For each probe set tested (i.e. the set of all probes occurring in significant probe-gene pairs), we quantify enrichments using Fisher’s exact test (where \(a\) is the number of probes within the selected probe set that contains one or more motif occurrences; \(b\) is the number of probes within the selected probe set that do not contain a motif occurrence; \(c\) and \(d\) are the same counts within the entire array probe set drawn from the same set of distal-only probes using the same definition as the primary analysis) and multiple testing correction with the Benjamini-Hochberg procedure (Fisher 1922).

A probe set was considered significantly enriched for a particular motif if the 95% confidence interval of the Odds Ratio was greater than \(1.1\) (specified by option lower.OR, \(1.1\) is default), the motif occurred at least 10 times (specified by option min.incidence, \(10\) is default) in the probe set and \(FDR < 0.05\).

Function arguments

Main get.pair arguments

Argument	Description
data	A multi Assay Experiment from createMAE function. If set and probes.motif/background probes are missing this will be used to get this other two arguments correctly. This argument is not require, you can set probes.motif and the backaground.probes manually.
probes	A vector lists the name of probes to define the set of probes in which motif enrichment OR and confidence interval will be calculated.
lower.OR	A number specifies the smallest lower boundary of 95% confidence interval for Odds Ratio. The motif with higher lower boudnary of 95% confidence interval for Odds Ratio than the number are the significantly enriched motifs (detail see reference).
min.incidence	A non-negative integer specifies the minimum incidence of motif in the given probes set. 10 is default.

Example of use

# Load results from previous sections
mae <- get(load("mae.rda"))
sig.diff <- read.csv("result/getMethdiff.hypo.probes.significant.csv")
pair <- read.csv("result/getPair.hypo.pairs.significant.csv")
head(pair) # significantly hypomethylated probes with putative target genes

# Identify enriched motif for significantly hypomethylated probes which 
# have putative target genes.
enriched.motif <- get.enriched.motif(data = mae,
                                     probes = pair$Probe, 
                                     dir.out = "result", 
                                     label = "hypo",
                                     min.incidence = 10,
                                     lower.OR = 1.1)

names(enriched.motif) # enriched motifs

## [1] "HXA9_HUMAN.H11MO.0.B"  "FOXH1_HUMAN.H11MO.0.A" "PO5F1_HUMAN.H11MO.1.A"
## [4] "HXB13_HUMAN.H11MO.0.A" "IRF9_HUMAN.H11MO.0.C"  "SOX10_HUMAN.H11MO.1.A"

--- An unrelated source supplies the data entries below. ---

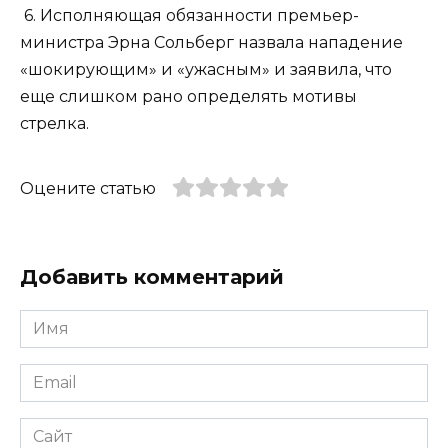
6. Исполняющая обязанности премьер-
министра Эрна Сольберг назвала нападение
«шокирующим» и «ужасным» и заявила, что
еще слишком рано определять мотивы
стрелка.
Оцените статью
Добавить комментарий
Имя
*
Email
*
Сайт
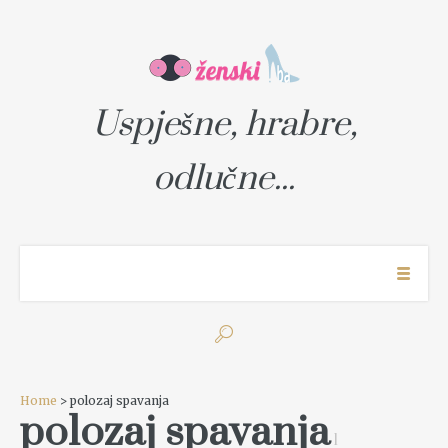
Uspješne, hrabre,
odlučne...
Home
> polozaj spavanja
polozaj spavanja
1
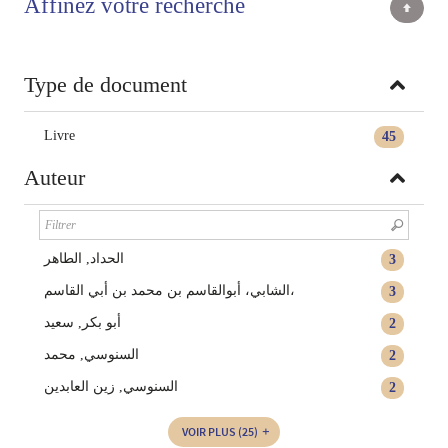
Affinez votre recherche
Type de document
Livre
45
Auteur
الحداد, الطاهر‏
3
الشابي، أبوالقاسم بن محمد بن أبي القاسم،
3
أبو بكر, سعيد
2
السنوسي, محمد
2
السنوسي‏, ‏زين العابدين‏
2
VOIR PLUS
(25)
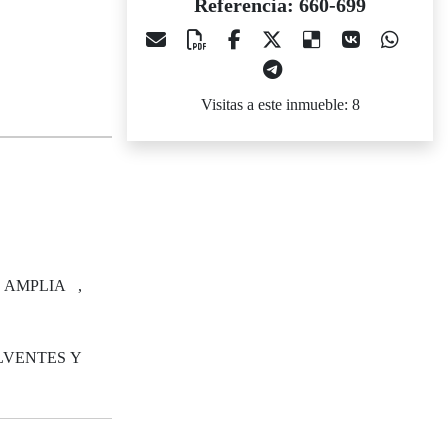
Referencia: 660-699
Visitas a este inmueble: 8
AMPLIA ,
OLVENTES Y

head(enriched.motif[names(enriched.motif)[1]]) ## probes in the given set that have the first motif.

## $HXA9_HUMAN.H11MO.0.B
##  [1] "cg13067635" "cg24873093" "cg25210796" "cg18345456" "cg14094320"
##  [6] "cg17901924" "cg22736624" "cg12213388" "cg13305336" "cg26607897"
## [11] "cg11718886" "cg24593832" "cg25729466" "cg24446417"

# get.enriched.motif automatically save output files. 
# getMotif.hypo.enriched.motifs.rda contains enriched motifs and the probes with the motif. 
# getMotif.hypo.motif.enrichment.csv contains summary of enriched motifs.
dir(path = "result", pattern = "getMotif")

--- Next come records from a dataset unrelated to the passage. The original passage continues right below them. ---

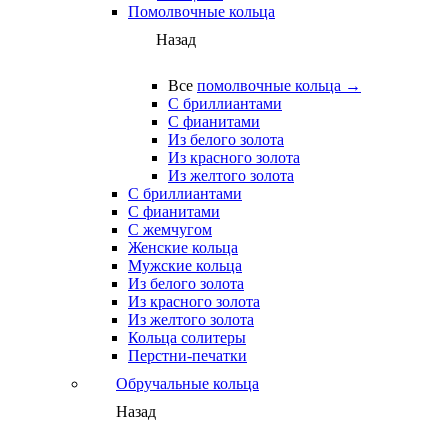
Помолвочные кольца
Назад
Все
помолвочные кольца →
С бриллиантами
С фианитами
Из белого золота
Из красного золота
Из желтого золота
С бриллиантами
С фианитами
С жемчугом
Женские кольца
Мужские кольца
Из белого золота
Из красного золота
Из желтого золота
Кольца солитеры
Перстни-печатки
Обручальные кольца
Назад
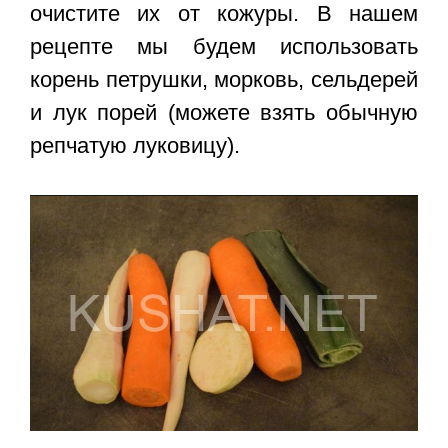
очистите их от кожуры. В нашем
рецепте мы будем использовать
корень петрушки, морковь, сельдерей
и лук порей (можете взять обычную
репчатую луковицу).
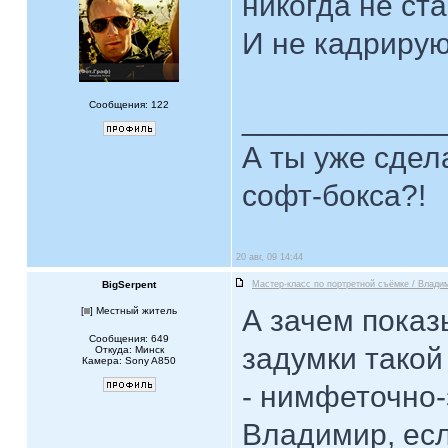
никогда не ст
И не кадриру
Сообщения: 122
____________
А ты уже сдел
софт-бокса?!
20 авг, 09 14:44
BigSerpent
Мастер-класс по портретной съёмке / Влади
А зачем показ
[
] Местный житель
Сообщения: 649
задумки тако
Откуда: Минск
Камера: Sony A850
- нимфеточно-
Владимир, есл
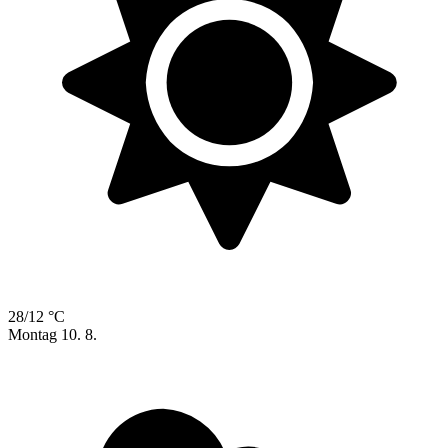
28/12 °C
Montag
10. 8.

## [1] "getMotif.hypo.enriched.motifs.rda" 
## [2] "getMotif.hypo.motif.enrichment.csv"

# motif enrichment figure will be automatically generated.
dir(path = "result", pattern = "motif.enrichment.pdf")

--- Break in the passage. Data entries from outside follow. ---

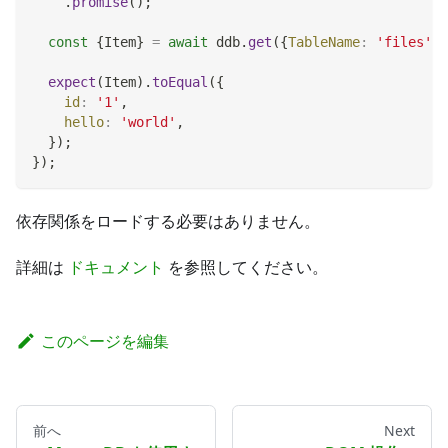
.
promise
(
)
;
const
{
Item
}
=
await
 ddb
.
get
(
{
TableName
:
'files'
,
expect
(
Item
)
.
toEqual
(
{
id
:
'1'
,
hello
:
'world'
,
}
)
;
}
)
;
依存関係をロードする必要はありません。
詳細は
ドキュメント
を参照してください。
このページを編集
前へ
Next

## [1] "hypo.quality.A-DS.motif.enrichment.pdf"             
## [2] "hypo.quality.A-DS_with_summary.motif.enrichment.pdf"

Bibliography

Fisher, Ronald A. 1922. “On the Interpretation of \(\chi\) 2 from Contingency Tables, and the Calculation of P.” Journal of the Royal Statistical Society 85 (1). JSTOR:87–94.

Heinz, Sven, and others. 2010. “Simple Combinations of Lineage-Determining Transcription Factors Prime Cis-Regulatory Elements Required for Macrophage and B Cell Identities.” Molecular Cell 38 (4). Elsevier:576–89.

Kulakovskiy, Ivan V, and others. 2016. “HOCOMOCO: Expansion and Enhancement of the Collection of Transcription Factor Binding Sites Models.” Nucleic Acids Research 44 (D1). Oxford Univ Press:D116–D125.